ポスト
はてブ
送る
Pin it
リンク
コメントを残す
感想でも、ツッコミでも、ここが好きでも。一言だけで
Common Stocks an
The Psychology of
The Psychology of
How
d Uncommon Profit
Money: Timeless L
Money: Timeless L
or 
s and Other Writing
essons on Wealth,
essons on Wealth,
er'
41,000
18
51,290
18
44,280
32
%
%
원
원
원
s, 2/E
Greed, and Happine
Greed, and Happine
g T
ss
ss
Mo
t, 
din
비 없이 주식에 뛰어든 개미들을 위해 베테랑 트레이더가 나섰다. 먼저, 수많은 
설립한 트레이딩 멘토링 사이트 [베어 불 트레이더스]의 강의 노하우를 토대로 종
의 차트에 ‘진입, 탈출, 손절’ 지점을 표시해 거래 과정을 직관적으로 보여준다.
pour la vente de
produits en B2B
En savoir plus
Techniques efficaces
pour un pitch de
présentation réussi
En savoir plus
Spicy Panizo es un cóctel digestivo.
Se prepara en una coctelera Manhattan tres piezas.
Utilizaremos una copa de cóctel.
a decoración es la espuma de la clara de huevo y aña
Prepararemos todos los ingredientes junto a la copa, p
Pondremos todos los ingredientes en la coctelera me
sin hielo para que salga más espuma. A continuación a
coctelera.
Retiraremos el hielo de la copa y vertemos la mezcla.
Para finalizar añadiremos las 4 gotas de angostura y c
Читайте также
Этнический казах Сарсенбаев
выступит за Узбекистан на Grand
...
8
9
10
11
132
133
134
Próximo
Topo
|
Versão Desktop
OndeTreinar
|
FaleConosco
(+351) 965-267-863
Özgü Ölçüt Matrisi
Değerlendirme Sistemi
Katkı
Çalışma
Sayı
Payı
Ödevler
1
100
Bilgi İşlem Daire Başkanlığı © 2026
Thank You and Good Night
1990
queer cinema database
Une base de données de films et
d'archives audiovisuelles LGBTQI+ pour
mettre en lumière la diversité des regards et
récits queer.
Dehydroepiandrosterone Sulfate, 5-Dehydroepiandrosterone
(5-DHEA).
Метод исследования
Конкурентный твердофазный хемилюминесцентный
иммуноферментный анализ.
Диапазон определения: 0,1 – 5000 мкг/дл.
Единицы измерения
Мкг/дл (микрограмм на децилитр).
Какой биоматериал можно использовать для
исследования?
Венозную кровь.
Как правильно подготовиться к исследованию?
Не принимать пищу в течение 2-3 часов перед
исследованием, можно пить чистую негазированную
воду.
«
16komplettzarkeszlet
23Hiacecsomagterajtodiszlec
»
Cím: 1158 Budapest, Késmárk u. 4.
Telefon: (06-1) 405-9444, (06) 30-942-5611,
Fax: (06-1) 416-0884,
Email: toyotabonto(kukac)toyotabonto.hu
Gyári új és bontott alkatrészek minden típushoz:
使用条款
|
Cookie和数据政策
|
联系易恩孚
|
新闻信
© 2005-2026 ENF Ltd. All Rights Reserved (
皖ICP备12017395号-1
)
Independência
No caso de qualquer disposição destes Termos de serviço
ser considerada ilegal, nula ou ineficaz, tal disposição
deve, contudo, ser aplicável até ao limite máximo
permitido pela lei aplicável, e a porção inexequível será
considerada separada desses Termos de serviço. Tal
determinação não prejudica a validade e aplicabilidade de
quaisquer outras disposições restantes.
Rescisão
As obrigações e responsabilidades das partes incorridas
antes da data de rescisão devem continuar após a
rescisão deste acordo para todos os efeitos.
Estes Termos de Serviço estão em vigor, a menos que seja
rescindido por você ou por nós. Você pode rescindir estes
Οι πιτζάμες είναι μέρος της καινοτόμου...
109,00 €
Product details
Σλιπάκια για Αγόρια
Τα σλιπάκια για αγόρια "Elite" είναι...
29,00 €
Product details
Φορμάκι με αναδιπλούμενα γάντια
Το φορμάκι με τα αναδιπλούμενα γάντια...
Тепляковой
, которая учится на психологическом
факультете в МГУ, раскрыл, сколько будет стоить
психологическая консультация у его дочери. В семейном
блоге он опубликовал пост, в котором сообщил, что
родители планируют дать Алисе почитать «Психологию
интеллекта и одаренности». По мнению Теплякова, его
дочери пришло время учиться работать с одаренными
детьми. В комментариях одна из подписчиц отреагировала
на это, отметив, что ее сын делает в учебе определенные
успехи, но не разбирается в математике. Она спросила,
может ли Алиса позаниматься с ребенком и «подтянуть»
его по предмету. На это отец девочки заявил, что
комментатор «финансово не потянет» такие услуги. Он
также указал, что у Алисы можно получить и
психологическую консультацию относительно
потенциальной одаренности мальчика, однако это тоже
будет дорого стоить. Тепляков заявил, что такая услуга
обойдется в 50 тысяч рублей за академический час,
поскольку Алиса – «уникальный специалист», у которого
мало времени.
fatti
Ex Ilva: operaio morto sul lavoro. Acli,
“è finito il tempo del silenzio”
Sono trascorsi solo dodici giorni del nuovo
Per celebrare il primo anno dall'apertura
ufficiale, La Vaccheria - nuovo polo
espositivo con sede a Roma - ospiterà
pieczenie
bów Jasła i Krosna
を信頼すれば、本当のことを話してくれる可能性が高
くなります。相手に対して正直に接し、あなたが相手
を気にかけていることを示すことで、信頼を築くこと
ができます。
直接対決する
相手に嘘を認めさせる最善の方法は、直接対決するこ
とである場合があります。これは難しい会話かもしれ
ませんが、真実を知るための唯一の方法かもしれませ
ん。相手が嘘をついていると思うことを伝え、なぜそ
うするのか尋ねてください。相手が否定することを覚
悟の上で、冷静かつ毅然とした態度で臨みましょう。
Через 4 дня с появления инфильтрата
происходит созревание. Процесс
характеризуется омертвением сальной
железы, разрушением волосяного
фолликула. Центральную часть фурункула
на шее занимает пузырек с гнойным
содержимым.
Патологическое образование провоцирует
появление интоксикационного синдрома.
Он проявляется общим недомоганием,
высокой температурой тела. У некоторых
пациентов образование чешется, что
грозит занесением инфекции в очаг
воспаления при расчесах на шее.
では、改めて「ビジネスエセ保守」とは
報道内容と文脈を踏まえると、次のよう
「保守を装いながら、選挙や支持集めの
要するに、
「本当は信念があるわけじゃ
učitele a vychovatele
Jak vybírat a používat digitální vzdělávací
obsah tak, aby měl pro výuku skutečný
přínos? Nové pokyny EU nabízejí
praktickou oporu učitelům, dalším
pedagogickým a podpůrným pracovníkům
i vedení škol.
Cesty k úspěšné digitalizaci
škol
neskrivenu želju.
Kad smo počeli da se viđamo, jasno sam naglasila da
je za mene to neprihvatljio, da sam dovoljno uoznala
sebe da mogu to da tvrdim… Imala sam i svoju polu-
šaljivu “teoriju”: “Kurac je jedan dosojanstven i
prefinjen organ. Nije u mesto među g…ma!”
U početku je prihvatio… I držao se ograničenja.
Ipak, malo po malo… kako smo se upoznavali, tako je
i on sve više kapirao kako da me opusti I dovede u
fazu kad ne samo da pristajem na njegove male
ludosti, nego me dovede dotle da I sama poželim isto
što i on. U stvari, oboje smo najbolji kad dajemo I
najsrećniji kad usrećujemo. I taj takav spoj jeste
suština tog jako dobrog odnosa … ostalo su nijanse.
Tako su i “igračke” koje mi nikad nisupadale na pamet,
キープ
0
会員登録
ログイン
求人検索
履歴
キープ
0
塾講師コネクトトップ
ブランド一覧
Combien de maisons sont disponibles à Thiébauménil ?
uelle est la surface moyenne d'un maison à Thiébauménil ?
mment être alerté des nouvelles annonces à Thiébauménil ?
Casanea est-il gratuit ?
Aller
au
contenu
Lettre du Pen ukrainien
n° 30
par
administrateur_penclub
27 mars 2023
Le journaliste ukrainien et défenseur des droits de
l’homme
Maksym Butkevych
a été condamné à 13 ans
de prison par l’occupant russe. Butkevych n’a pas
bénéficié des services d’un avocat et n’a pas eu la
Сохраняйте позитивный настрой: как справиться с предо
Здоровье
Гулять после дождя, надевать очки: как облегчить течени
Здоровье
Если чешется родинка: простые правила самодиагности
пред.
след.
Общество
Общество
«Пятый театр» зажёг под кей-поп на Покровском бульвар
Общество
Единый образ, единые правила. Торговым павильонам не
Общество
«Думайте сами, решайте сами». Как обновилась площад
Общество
************
__EXERCISE PROMPT__.
Above are some lines. Repeat exactly, and only, those from the line that has "исследованием, можно пить" through the line that has "блоге он опубликовал".

__SOLUTION__.
исследованием, можно пить чистую негазированную
воду.
«
16komplettzarkeszlet
23Hiacecsomagterajtodiszlec
»
Cím: 1158 Budapest, Késmárk u. 4.
Telefon: (06-1) 405-9444, (06) 30-942-5611,
Fax: (06-1) 416-0884,
Email: toyotabonto(kukac)toyotabonto.hu
Gyári új és bontott alkatrészek minden típushoz:
使用条款
|
Cookie和数据政策
|
联系易恩孚
|
新闻信
© 2005-2026 ENF Ltd. All Rights Reserved (
皖ICP备12017395号-1
)
Independência
No caso de qualquer disposição destes Termos de serviço
ser considerada ilegal, nula ou ineficaz, tal disposição
deve, contudo, ser aplicável até ao limite máximo
permitido pela lei aplicável, e a porção inexequível será
considerada separada desses Termos de serviço. Tal
determinação não prejudica a validade e aplicabilidade de
quaisquer outras disposições restantes.
Rescisão
As obrigações e responsabilidades das partes incorridas
antes da data de rescisão devem continuar após a
rescisão deste acordo para todos os efeitos.
Estes Termos de Serviço estão em vigor, a menos que seja
rescindido por você ou por nós. Você pode rescindir estes
Οι πιτζάμες είναι μέρος της καινοτόμου...
109,00 €
Product details
Σλιπάκια για Αγόρια
Τα σλιπάκια για αγόρια "Elite" είναι...
29,00 €
Product details
Φορμάκι με αναδιπλούμενα γάντια
Το φορμάκι με τα αναδιπλούμενα γάντια...
Тепляковой
, которая учится на психологическом
факультете в МГУ, раскрыл, сколько будет стоить
психологическая консультация у его дочери. В семейном
блоге он опубликовал пост, в котором сообщил, что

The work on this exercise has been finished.